After the next burst of astonishment had ebbed, and had been succeeded by a rather general feeling of admiration, somebody asked California John if Jimmy had come back solely for the purpose of clearing up the mystery. California John had evidently been waiting for this question. He arose and knocked the ashes from his pipe.

"Bring a candle," he requested the storekeeper, and led the way to the abandoned Lost Dog. Into the tunnel he led them, to the very end. There he paused, holding aloft his light. At his feet was a canvas which, being removed, was found to cover neatly a number of heavy sacks.

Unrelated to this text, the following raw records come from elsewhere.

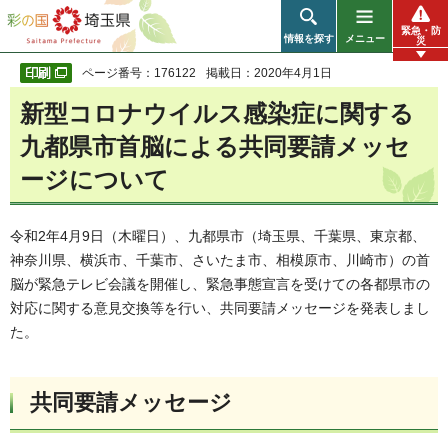
彩の国 埼玉県
緊急・防
情報を探す
メニュー
災
ページ番号：176122
掲載日：2020年4月1日
新型コロナウイルス感染症に関する
九都県市首脳による共同要請メッセ
ージについて
令和2年4月9日（木曜日）、九都県市（埼玉県、千葉県、東京都、
神奈川県、横浜市、千葉市、さいたま市、相模原市、川崎市）の首
脳が緊急テレビ会議を開催し、緊急事態宣言を受けての各都県市の
対応に関する意見交換等を行い、共同要請メッセージを発表しまし
た。
共同要請メッセージ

"Here's our dust," said California John, "every ounce of it, he said. He kept about six hundred thousand or so that belonged to Bright: but he didn't take none of ours. He come back to tell me so."

The men crowded around for closer inspection.

"I wonder why he done that?" Tibbetts marvelled.

"I asked him that," replied California John, grimly, "He said his conscience never would rest easy if he robbed us babes."

Tibbetts broke the ensuing silence.

"Was 'babes' the word he used?" he asked, softly.

"'Babes' was the word," said California John.